Summary of Day #4 of the Interdisciplinary Summerschool on Privacy

July 14, 2016

Please find below a summary of the lectures given on day #2 of the Interdisciplinary Summerschool on Privacy (ISP 2016), held at Berg en Dal this week. There were lectures by Solon Barocas on fairness in machine learning, and Stefania Milan on privacy from the point of view of (organized) collective action.

Solon Barocas: Fairness in machine learning

The rise of big data has let to questions about how to regulate it, or control the consequences. In the EU, the focus is more on transparency while the US has given up on this idea and is moving towards fairness instead. Hence the topic of this talk: fairness by design.

Data is not only a privacy issue but also a discrimination issue, see e.g. "It's Discrimination, stupid" (Gandy 1995). Data enables differential treatment. We can use it to set opportunities, access, eligibility, price, attention (scrutiny), exposure.

Machine learning is used to use this data for differential treatment.

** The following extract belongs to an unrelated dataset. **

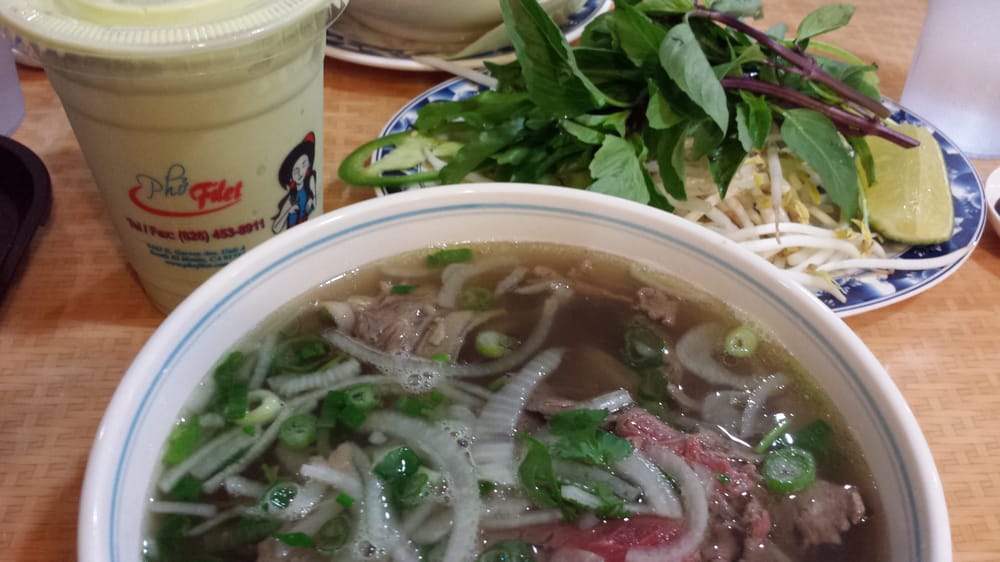 In order to click on lid of cup in this screenshot , I will do `click(198, 49)`. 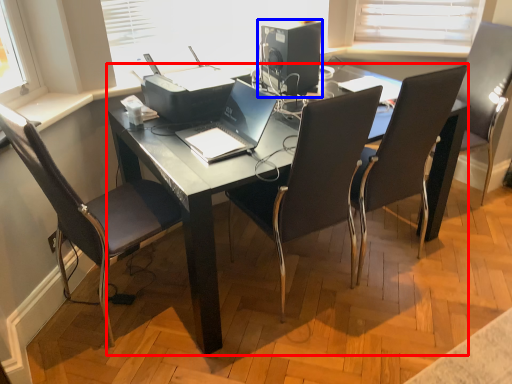 Question: Which point is closer to the camera, desk (highlighted by a red box) or desktop computer (highlighted by a blue box)?

Choices:
 (A) desk
 (B) desktop computer

Answer: (A) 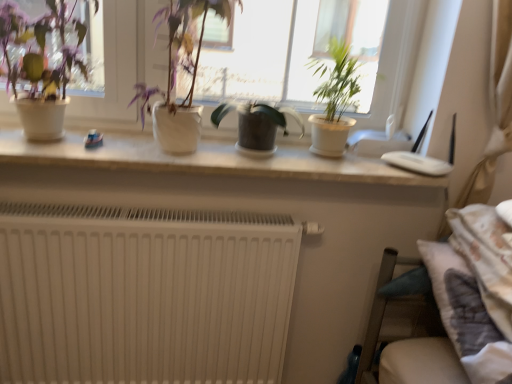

In machine learning, a system is trained to classify data (for example: is this email spam) using a set of examples with know properties (in the example: a set of known spam mails and a set of known regular mail). The system internals sort of conceptually synthesize a set of rules to classify new incoming data. These rules are not ever explicit in the system; the full set of rules are unknown, even to the engineer.

This involves a couple of steps.

First the target variables must be defined. They capture the thing you are trying to predict. In practice this involves the most creativity. E.g. to turn the question "help me figure out who is the ideal customer" into some specific attribute(s). This is what a 'data miner' does. This depends on what it means to be the best customer (the person most likely to click an ad, the person who will generate the most profit, etc.). The way the original question is turned into target variables is far more consequential than whether the machine learning model accurately classifies against the target variables. Even if this model has very low false accept and/or false reject ratios, when the target variables do not really represent what you want to classify, you still have a large error. For example, if you have a set of target variables that very broadly classifies terrorist traits, then even if the model is very accurate, many people are wrongly classified as terrorist. This is thus massively important. Also, certain variables may correlate strongly with a certain question yet they may be contain a bias, which may classify certain groups of people disproportionally. Formalization can make these beliefs, values and goals that motivate a project explicit.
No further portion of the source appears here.